Lod’s Palestinian community are the descendants of Palestinians who stayed in the country after the 1948 war surrounding Israel’s creation, when an estimated 700,000 others were expelled or fled. While life was once relatively calm in Lod, known as Lydda in Arabic, today both Palestinian and Jewish residents say the Israeli police do not do enough to protect them.

Lichtenstein, who served for more than 10 years in the Israeli army, some of that as a logistics officer, said his new force would use weapons only in accordance with the law. Its backers say the group is in regular contact with the police.

Mayor Revivo’s office and that of the internal security minister, Omer Bar-Lev, did not respond to queries for this article.

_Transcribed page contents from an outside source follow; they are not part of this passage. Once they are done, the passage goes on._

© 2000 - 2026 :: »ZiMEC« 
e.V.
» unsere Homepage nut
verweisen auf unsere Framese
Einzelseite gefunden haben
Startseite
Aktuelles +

The armed force was being primed to protect Jewish residents precisely because there could be a fresh oubreak of violence, Lichtenstein said. “I know that if events break out all at once the police won’t reach me in the first hours so my preparedness is for the first hours until the police come. The issue is what do I do to safeguard my neighbourhood and the families that live there?”

The Lod security volunteer group had distinct vests and hats, Lichtenstein said.

A resident coming out of a mosque who said he was a close relative of Musa Hassouna, an Palestinian Lod resident who was shot dead last year, said he expected further violence and, pointing towards a nearby Jewish neighbourhood, added: “Because of the settlers”. A Jewish Israeli, Yigal Yehoshua, was also killed in the May violence as a result of stone throwing at his car.

Lod’s Jewish residents recall an overwhelmed police force last year failing to respond to their calls for help. They say police have since improved but fear they are still not up to the challenge. Meirav Cohen, a 25-year-old teacher who lives in a mixed building, welcomed Jewish residents organizing themselves for self-defence. “There is no choice. We don’t want to be where we were a year ago,” she said.

Eran Nissan, the head of the leftwing Israeli group Mehazkim, said the formation of militias in Lod reflected the fact that Israel was at a very dangerous juncture, especially in light of the current escalation.

“When you arm a society, it’s very hard to disarm it,” he said.